▶ **Work required**:
Set down exactly the lines of the records from the top to the line containing "en bereits bei"; include both.

[Recorded data]
=====
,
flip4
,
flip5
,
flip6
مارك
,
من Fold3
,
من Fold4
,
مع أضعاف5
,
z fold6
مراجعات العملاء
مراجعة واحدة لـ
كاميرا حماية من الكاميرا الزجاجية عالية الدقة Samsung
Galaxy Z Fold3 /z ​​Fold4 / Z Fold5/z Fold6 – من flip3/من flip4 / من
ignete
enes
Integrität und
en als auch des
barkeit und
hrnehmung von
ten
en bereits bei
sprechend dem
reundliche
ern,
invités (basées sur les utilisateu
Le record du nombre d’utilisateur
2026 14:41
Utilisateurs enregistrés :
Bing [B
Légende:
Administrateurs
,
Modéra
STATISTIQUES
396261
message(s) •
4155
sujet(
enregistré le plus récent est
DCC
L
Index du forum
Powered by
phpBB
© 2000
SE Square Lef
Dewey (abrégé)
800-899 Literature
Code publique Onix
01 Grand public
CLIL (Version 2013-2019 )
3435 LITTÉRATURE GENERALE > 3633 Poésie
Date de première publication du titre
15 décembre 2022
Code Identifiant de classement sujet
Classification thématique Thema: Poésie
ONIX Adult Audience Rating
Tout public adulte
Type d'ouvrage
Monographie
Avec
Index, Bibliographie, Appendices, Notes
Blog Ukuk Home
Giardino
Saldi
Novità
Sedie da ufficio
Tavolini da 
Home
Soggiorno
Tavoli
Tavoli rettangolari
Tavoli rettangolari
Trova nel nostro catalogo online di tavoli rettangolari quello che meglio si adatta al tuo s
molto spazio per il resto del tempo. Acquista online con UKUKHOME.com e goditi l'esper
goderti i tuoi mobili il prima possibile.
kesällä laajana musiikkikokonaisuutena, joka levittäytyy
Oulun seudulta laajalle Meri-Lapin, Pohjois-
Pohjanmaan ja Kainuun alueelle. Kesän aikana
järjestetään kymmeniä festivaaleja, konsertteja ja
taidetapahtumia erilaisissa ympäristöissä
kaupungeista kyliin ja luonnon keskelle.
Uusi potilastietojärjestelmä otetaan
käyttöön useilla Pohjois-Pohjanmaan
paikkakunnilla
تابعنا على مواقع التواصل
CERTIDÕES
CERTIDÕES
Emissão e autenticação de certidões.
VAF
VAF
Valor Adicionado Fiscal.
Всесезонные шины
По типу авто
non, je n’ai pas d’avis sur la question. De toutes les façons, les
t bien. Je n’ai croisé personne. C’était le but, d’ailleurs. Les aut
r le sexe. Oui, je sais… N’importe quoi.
=====
▶ **Response for this exercise**:
,
flip4
,
flip5
,
flip6
مارك
,
من Fold3
,
من Fold4
,
مع أضعاف5
,
z fold6
مراجعات العملاء
مراجعة واحدة لـ
كاميرا حماية من الكاميرا الزجاجية عالية الدقة Samsung
Galaxy Z Fold3 /z ​​Fold4 / Z Fold5/z Fold6 – من flip3/من flip4 / من
ignete
enes
Integrität und
en als auch des
barkeit und
hrnehmung von
ten
en bereits bei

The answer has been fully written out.